= Beginning of Section =
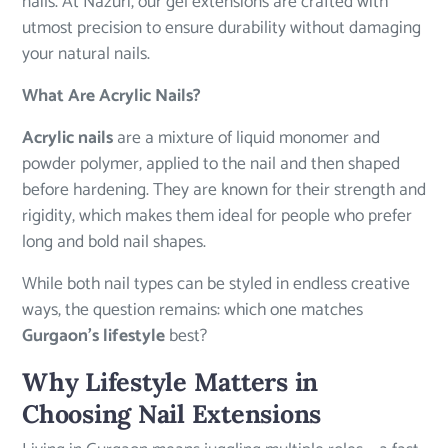
nails. At Nazuri, our gel extensions are crafted with
utmost precision to ensure durability without damaging
your natural nails.
What Are Acrylic Nails?
Acrylic nails
are a mixture of liquid monomer and
powder polymer, applied to the nail and then shaped
before hardening. They are known for their strength and
rigidity, which makes them ideal for people who prefer
long and bold nail shapes.
While both nail types can be styled in endless creative
ways, the question remains: which one matches
Gurgaon’s lifestyle
best?
Why Lifestyle Matters in
Choosing Nail Extensions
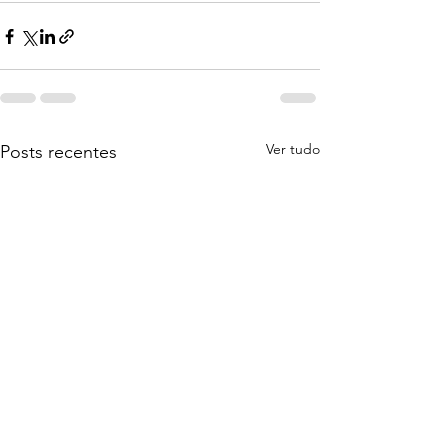
Ver tudo
Posts recentes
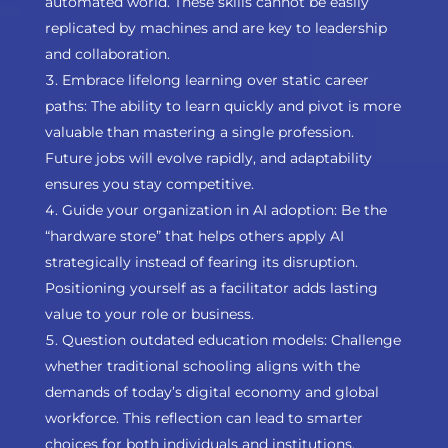
automated world. These skills cannot be easily
replicated by machines and are key to leadership
and collaboration.
Embrace lifelong learning over static career
paths: The ability to learn quickly and pivot is more
valuable than mastering a single profession.
Future jobs will evolve rapidly, and adaptability
ensures you stay competitive.
Guide your organization in AI adoption: Be the
“hardware store” that helps others apply AI
strategically instead of fearing its disruption.
Positioning yourself as a facilitator adds lasting
value to your role or business.
Question outdated education models: Challenge
whether traditional schooling aligns with the
demands of today’s digital economy and global
workforce. This reflection can lead to smarter
choices for both individuals and institutions.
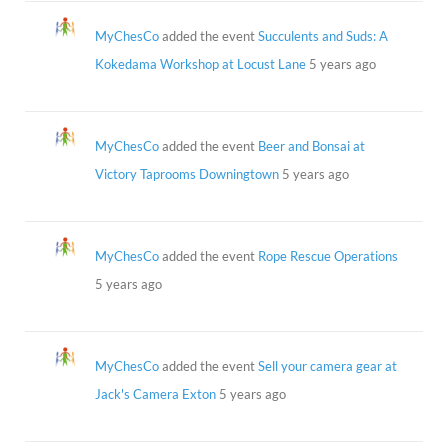
MyChesCo
added the event
Succulents and Suds: A
Kokedama Workshop at Locust Lane
5 years ago
MyChesCo
added the event
Beer and Bonsai at
Victory Taprooms Downingtown
5 years ago
MyChesCo
added the event
Rope Rescue Operations
5 years ago
MyChesCo
added the event
Sell your camera gear at
Jack's Camera Exton
5 years ago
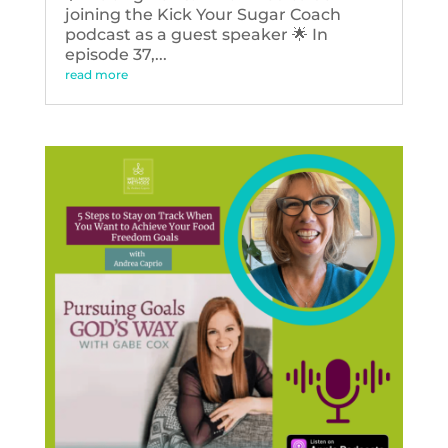
joining the Kick Your Sugar Coach
podcast as a guest speaker 🌟 In
episode 37,...
read more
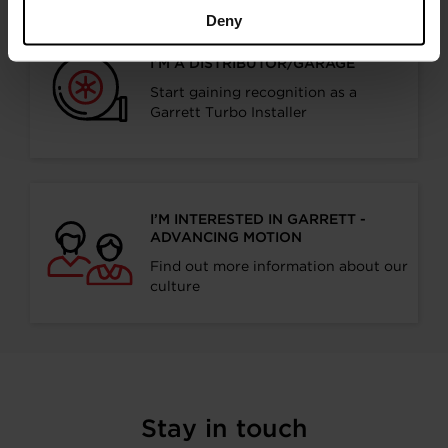
Deny
I’M A DISTRIBUTOR/GARAGE
Start gaining recognition as a
Garrett Turbo Installer
I’M INTERESTED IN GARRETT -
ADVANCING MOTION
Find out more information about our
culture
Stay in touch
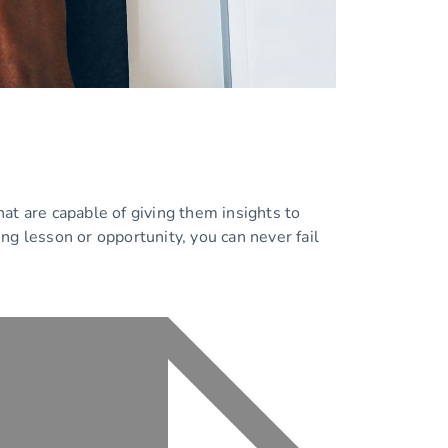
at are capable of giving them insights to
ing lesson or opportunity, you can never fail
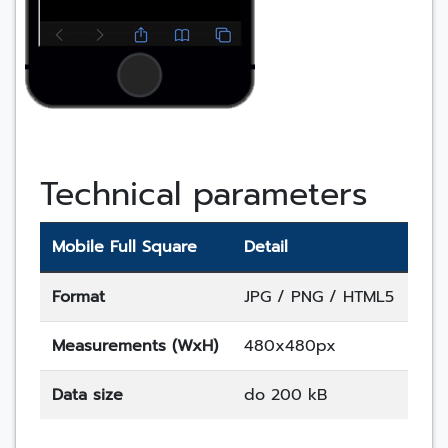
Technical parameters
Mobile Full Square
Detail
Format
JPG / PNG / HTML5
Measurements (WxH)
480x480px
Data size
do 200 kB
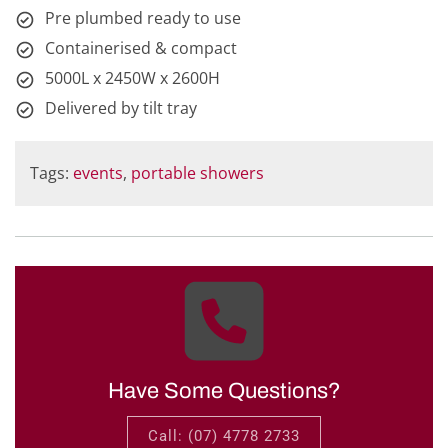
Pre plumbed ready to use
Containerised & compact
5000L x 2450W x 2600H
Delivered by tilt tray
Tags:
events
,
portable showers
Have Some Questions?
Call: (07) 4778 2733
= End of Section =
* **What you need to do**
In full and without error, repeat the listing above, omitting its images.

* **Exercise output**
nails. At Nazuri, our gel extensions are crafted with
utmost precision to ensure durability without damaging
your natural nails.
What Are Acrylic Nails?
Acrylic nails
are a mixture of liquid monomer and
powder polymer, applied to the nail and then shaped
before hardening. They are known for their strength and
rigidity, which makes them ideal for people who prefer
long and bold nail shapes.
While both nail types can be styled in endless creative
ways, the question remains: which one matches
Gurgaon’s lifestyle
best?
Why Lifestyle Matters in
Choosing Nail Extensions
Ver tudo
Posts recentes
automated world. These skills cannot be easily
replicated by machines and are key to leadership
and collaboration.
Embrace lifelong learning over static career
paths: The ability to learn quickly and pivot is more
valuable than mastering a single profession.
Future jobs will evolve rapidly, and adaptability
ensures you stay competitive.
Guide your organization in AI adoption: Be the
“hardware store” that helps others apply AI
strategically instead of fearing its disruption.
Positioning yourself as a facilitator adds lasting
value to your role or business.
Question outdated education models: Challenge
whether traditional schooling aligns with the
demands of today’s digital economy and global
workforce. This reflection can lead to smarter
choices for both individuals and institutions.
MyChesCo
added the event
Succulents and Suds: A
Kokedama Workshop at Locust Lane
5 years ago
MyChesCo
added the event
Beer and Bonsai at
Victory Taprooms Downingtown
5 years ago
MyChesCo
added the event
Rope Rescue Operations
5 years ago
MyChesCo
added the event
Sell your camera gear at
Jack's Camera Exton
5 years ago
joining the Kick Your Sugar Coach
podcast as a guest speaker 🌟 In
episode 37,...
read more
Deny
I’M A DISTRIBUTOR/GARAGE
Start gaining recognition as a
Garrett Turbo Installer
I’M INTERESTED IN GARRETT -
ADVANCING MOTION
Find out more information about our
culture
Stay in touch
at are capable of giving them insights to
ing lesson or opportunity, you can never fail
Technical parameters
Mobile Full Square
Detail
Format
JPG / PNG / HTML5
Measurements (WxH)
480x480px
Data size
do 200 kB
Pre plumbed ready to use
Containerised & compact
5000L x 2450W x 2600H
Delivered by tilt tray
Tags:
events
,
portable showers
Have Some Questions?
Call: (07) 4778 2733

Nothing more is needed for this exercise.